Well, first things Fiorna did when she took over HP was to cut technical support costs by outsourcing it to the lowest bidder, and decide that HP can just put together off-the-shelf machines and cut the R&D. So, really, what makes a Compaq worth a price premium over some random machine? Nothing really.
Now that she is out, it's possible HP can turn it around I suppose -- they aren't bankrupt yet by a long shot. But it'll take a while.
Posted Sunday 23rd December 2007 01:31 GMT
Yes, when will they bring back the Digital Equipment Corporation as a brand name, for computers with brightly colored front panels? Maybe they could buy Apple, and rechristen the Macintosh as the PDP-32?
Posted Monday 24th December 2007 09:34 GMT
I had a digital Ultra Highnote laptop (486 sx2 50, 350Mb hdd, dual scan colour screen, floppy drive no CD and a trackBALL). I still think that this was the most comfortable laptop I have used for any length of time (since had; IBM TPs, Compaq various, Dell various). The little wedge for the floppy drive that you could unscrew was genius (back in the mid-late nineties at least)...
Aside from that I always saw Compaq and Toshiba as somewhere near the same level, maybe Toshia a touch better and they usually were move expensive than say your Gateways/Dells, and UK brands that were around at the time (your Eveshams, Elonex', Time, Tiny etc) (though not as pricey as IBMs Thinkpads). But having had a Dell and then a second hand Compaq M300, I could see why, the Compaq was far better made (infact the M300 is still going strong even though it is a PII 300~Mhz, long after the Dell bit the dust).
Just my tupence worth...
Dan
Posted Monday 24th December 2007 09:56 GMT
Blimey, this is a blast from the past! I was in a big reseller of Compaq tin for over 6 years back in the late Nineties and it was damned good stuff priced to fight. They gave Sun a good hiding when they brought out their rival workstation at under half the price of a Sparc and the tussles with Dell were huge fun to be involved with. The Digital notebooks were very classy bits of work - if I remember correctly the designer moved to IBM? - and to me it was the dying days of real thought in creating laptops with original thinking instead of incremental improvements.

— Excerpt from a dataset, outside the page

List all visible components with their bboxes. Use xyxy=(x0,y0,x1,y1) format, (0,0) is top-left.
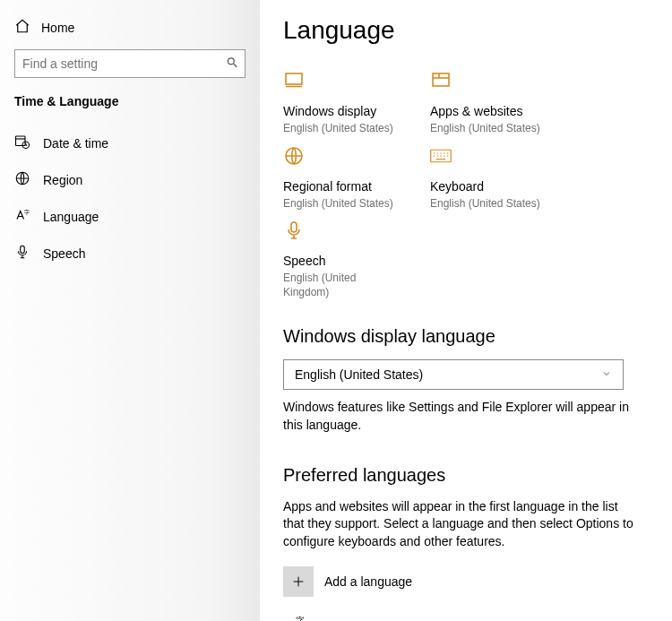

Here's a Christmas quiz for everyone; What did Compaq stand for?
No Googling!
Posted Monday 24th December 2007 10:32 GMT
Being around for more than 5 years I can safely say Compaq did make good pc's. They were pricey, but quick and reliable, until....
They decided they could charge the same higher prices, for cheap, generic hardware, badly put together and poorly supported. That was the downfall
Posted Monday 24th December 2007 12:29 GMT
They were called Compaq because when you ordered one it would com in a big paq.

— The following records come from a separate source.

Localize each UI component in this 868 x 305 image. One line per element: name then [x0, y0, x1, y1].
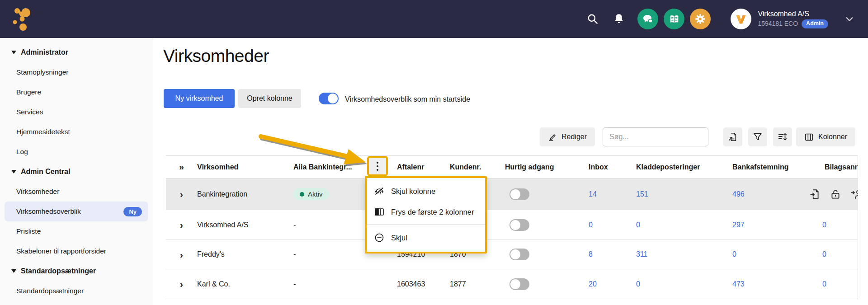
expand-row-icon[interactable]: ›: [166, 220, 195, 230]
column-header-hurtig-adgang[interactable]: Hurtig adgang: [503, 163, 585, 171]
kundenr-value: 1877: [448, 280, 503, 288]
bankafstemning-link[interactable]: 0: [731, 250, 819, 258]
company-name[interactable]: Virksomhed A/S: [195, 221, 292, 229]
sidebar-item-brugere[interactable]: Brugere: [0, 82, 153, 102]
menu-item-hide[interactable]: Skjul: [367, 226, 485, 249]
kladdeposteringer-link[interactable]: 311: [633, 250, 731, 258]
avatar[interactable]: [731, 9, 751, 29]
status-dot-icon: [300, 192, 304, 197]
table-row[interactable]: › Karl & Co. - 1603463 1877 20 0 473 0: [166, 269, 858, 299]
kladdeposteringer-link[interactable]: 0: [633, 280, 731, 288]
column-header-virksomhed[interactable]: Virksomhed: [195, 163, 292, 171]
quick-access-toggle[interactable]: [509, 278, 529, 290]
inbox-link[interactable]: 20: [585, 280, 633, 288]
column-header-kladdeposteringer[interactable]: Kladdeposteringer: [633, 163, 731, 171]
bilag-link[interactable]: 0: [819, 250, 858, 258]
company-name[interactable]: Bankintegration: [195, 190, 292, 198]
document-arrow-icon[interactable]: [809, 188, 821, 200]
unlock-icon[interactable]: [830, 188, 841, 200]
bankafstemning-link[interactable]: 473: [731, 280, 819, 288]
page-title: Virksomheder: [163, 46, 269, 66]
column-header-kundenr[interactable]: Kundenr.: [448, 163, 503, 171]
gear-icon[interactable]: [690, 9, 711, 29]
aftalenr-value: 1603463: [395, 280, 448, 288]
company-name[interactable]: Karl & Co.: [195, 280, 292, 288]
row-actions: [809, 188, 858, 200]
menu-item-freeze-columns[interactable]: Frys de første 2 kolonner: [367, 202, 485, 222]
status-empty: -: [292, 221, 366, 229]
expand-row-icon[interactable]: ›: [166, 250, 195, 259]
table-row[interactable]: › Freddy's - 1594210 1870 8 311 0 0: [166, 240, 858, 269]
main-content: Virksomheder Ny virksomhed Opret kolonne…: [153, 38, 868, 305]
quick-access-toggle[interactable]: [509, 249, 529, 260]
edit-button[interactable]: Rediger: [540, 127, 595, 146]
sort-button[interactable]: [773, 127, 792, 146]
new-company-button[interactable]: Ny virksomhed: [164, 89, 235, 108]
sidebar-section-administrator[interactable]: Administrator: [0, 42, 153, 62]
table-row[interactable]: › Bankintegration Aktiv 14 151 496: [166, 178, 858, 210]
column-header-aftalenr[interactable]: Aftalenr: [395, 163, 448, 171]
sidebar-item-virksomhedsoverblik[interactable]: Virksomhedsoverblik Ny: [5, 202, 148, 221]
companies-table: » Virksomhed Aiia Bankintegr... Aftalenr…: [166, 155, 858, 299]
kebab-menu-icon: [377, 162, 378, 171]
quick-access-toggle[interactable]: [509, 188, 529, 200]
assign-user-icon[interactable]: [850, 188, 858, 200]
sidebar-item-skabeloner[interactable]: Skabeloner til rapportforsider: [0, 241, 153, 261]
book-icon[interactable]: [664, 9, 684, 29]
startpage-toggle[interactable]: [319, 93, 339, 104]
filter-icon: [753, 132, 763, 142]
kladdeposteringer-link[interactable]: 0: [633, 221, 731, 229]
filter-button[interactable]: [748, 127, 767, 146]
sidebar: Administrator Stamoplysninger Brugere Se…: [0, 38, 153, 305]
expand-row-icon[interactable]: ›: [166, 279, 195, 289]
expand-row-icon[interactable]: ›: [166, 189, 195, 199]
inbox-link[interactable]: 8: [585, 250, 633, 258]
sidebar-item-log[interactable]: Log: [0, 142, 153, 162]
status-empty: -: [292, 280, 366, 288]
column-header-aiia[interactable]: Aiia Bankintegr...: [292, 163, 366, 171]
sidebar-item-virksomheder[interactable]: Virksomheder: [0, 182, 153, 202]
sidebar-item-prisliste[interactable]: Prisliste: [0, 221, 153, 241]
sidebar-item-stamoplysninger[interactable]: Stamoplysninger: [0, 62, 153, 82]
columns-button[interactable]: Kolonner: [796, 127, 855, 146]
expand-all-icon[interactable]: »: [166, 162, 195, 172]
column-header-inbox[interactable]: Inbox: [585, 163, 633, 171]
inbox-link[interactable]: 14: [585, 190, 633, 198]
company-name[interactable]: Freddy's: [195, 250, 292, 258]
sidebar-section-standardopsaetninger[interactable]: Standardopsætninger: [0, 261, 153, 281]
startpage-toggle-label: Virksomhedsoverblik som min startside: [345, 95, 470, 103]
table-row[interactable]: › Virksomhed A/S - 0 0 297 0: [166, 210, 858, 240]
account-info[interactable]: Virksomhed A/S 1594181 ECO Admin: [758, 9, 828, 28]
quick-access-toggle[interactable]: [509, 219, 529, 231]
chat-icon[interactable]: [637, 9, 658, 29]
eye-off-icon: [374, 186, 385, 197]
bankafstemning-link[interactable]: 496: [731, 190, 819, 198]
export-button[interactable]: [723, 127, 742, 146]
menu-divider: [367, 224, 485, 225]
inbox-link[interactable]: 0: [585, 221, 633, 229]
sidebar-item-standardopsaetninger[interactable]: Standardopsætninger: [0, 281, 153, 301]
pencil-icon: [548, 132, 557, 141]
bilag-link[interactable]: 0: [819, 221, 858, 229]
column-header-bilag[interactable]: Bilagsann: [819, 163, 858, 171]
sort-icon: [778, 132, 788, 142]
column-menu-button[interactable]: [367, 156, 388, 176]
search-icon[interactable]: [586, 12, 599, 26]
sidebar-section-admin-central[interactable]: Admin Central: [0, 162, 153, 182]
brand-logo-icon[interactable]: [12, 7, 33, 31]
sidebar-item-services[interactable]: Services: [0, 102, 153, 122]
bilag-link[interactable]: 0: [819, 280, 858, 288]
new-badge: Ny: [123, 207, 142, 216]
status-badge: Aktiv: [293, 188, 329, 200]
column-header-bankafstemning[interactable]: Bankafstemning: [731, 163, 819, 171]
kladdeposteringer-link[interactable]: 151: [633, 190, 731, 198]
menu-item-hide-column[interactable]: Skjul kolonne: [367, 181, 485, 202]
freeze-columns-icon: [374, 206, 385, 217]
create-column-button[interactable]: Opret kolonne: [238, 89, 301, 108]
chevron-down-icon[interactable]: [843, 12, 856, 26]
bell-icon[interactable]: [612, 12, 626, 26]
top-navbar: Virksomhed A/S 1594181 ECO Admin: [0, 0, 868, 38]
bankafstemning-link[interactable]: 297: [731, 221, 819, 229]
search-input[interactable]: [603, 133, 703, 141]
sidebar-item-hjemmesidetekst[interactable]: Hjemmesidetekst: [0, 122, 153, 142]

Posted Monday 24th December 2007 12:53 GMT
As far as I can remember it was Compatibility and Quality. All that changed when they went for cheap and incompatible kit!
Merry Christmas All!
hohoho.
Posted Wednesday 26th December 2007 03:43 GMT
Compaqs were always known for their strange way of loading patches. The techies where I used to work found out that they had to be loaded in a specific order.
Posted Friday 28th December 2007 00:10 GMT
Some business-class stuff from Compaq was worth the money. My own personal experience with two consumer-market Presario systems was enough to put me off ever wanting to buy more Compaq anything, so that might fit the German need.